«Андрей Кончаловский. Никто не знает...» (Филимонов) - страница 84

Как известно, роль Пьера Безухова сыграл сам Бондарчук. Однако пробы Кончаловского кажутся мне знаковыми, поскольку в оппозиции «Болконский-Безухов» проглядывает и оппозиция «Гусев-Куликов». А за ними все те же фигуры – Кончаловского и Тарковского, – как два художнических темперамента, которые всегда будут противостоять друг другу, выражая тем самым целостность многотрудной и противоречивой жизни.

Время тесных контактов, позднейшее противостояние, конфликты – все это позволило Кончаловскому достаточно глубоко проникнуть в существо индивидуальности Андрея Арсеньевича.

Комплексующий взрослый подросток, лишенный полноценной семейной заботы, совершенно не знающий бытовой стороны жизни, но свято верящий в свою гениальность и этой верой спасающийся, – таким запомнил Андрея Тарковского Кончаловский.
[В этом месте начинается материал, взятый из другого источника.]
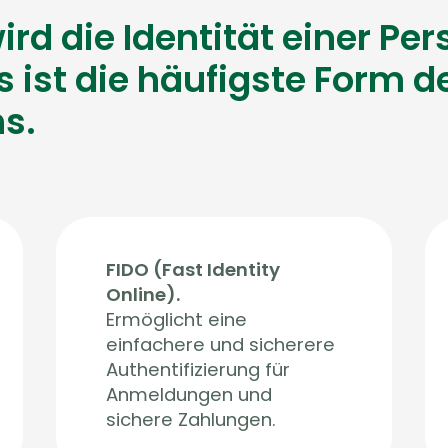
rd die Identität einer Pe
s ist die häufigste Form d
s.
FIDO (Fast Identity
Online).
Ermöglicht eine
einfachere und sicherere
Authentifizierung für
Anmeldungen und
sichere Zahlungen.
Точнее говоря, таким он определился в сознании уже зрелого мастера, который свои первые воспоминания о друге молодости, появившиеся в конце 1980-х годов, завершил так:

«Быть может, я ошибаюсь, но мне все же кажется, что от незнания политической реальности, от наивности во многих вещах, от страхов, рождавшихся на этой почве, он съедал себя. Будь у него способность просто логически рассуждать, он не воспринимал бы все с такой «взнервленной» обостренностью. Он постоянно был напряжен, постоянно – комок нервов… Он никогда не мог расслабиться, а за границей это напряжение достигло предельных степеней.

Размышляя об Андрее сегодня, не могу отделаться от чувства нежности к этому мальчику, большеголовому, хрупкому, с торчащими во все стороны вихрами, обгрызающему ногти, живущему ощущением своей исключительности, гениальности, к этому замечательному вундеркинду, который при всей своей зрелости все равно навсегда остался для меня наивным ребенком, одиноко стоящим посреди распахнутого, пронизанного смертельными токами мира».

Этот портрет, в живом воплощении, мог увидеть театральный зритель нулевых в спектакле Кончаловского «Чайка» на сцене театра им. Моссовета. Таким предстал, по моим впечатлениям, Константин Треплев в исполнении Алексея Гришина.

Незабываемая пластика Тарковского, нервность, подростковая вздрюченность, утрированные до карикатурности, до шаржа. Конвульсии Треплева вначале могли даже смешить. Но потом становилось ясно, что эти гротесковые телодвижения есть выражение душевного дискомфорта личности, разрушительного для нее. С таким адом в душе, как выразился классик, жить невозможно. Это был одновременно и портрет русского интеллигента, претендовавшего на роль мессии, избравшего путь одинокого, но заявившего о себе во всеуслышание гения, непосредственно сообщающегося с Богом.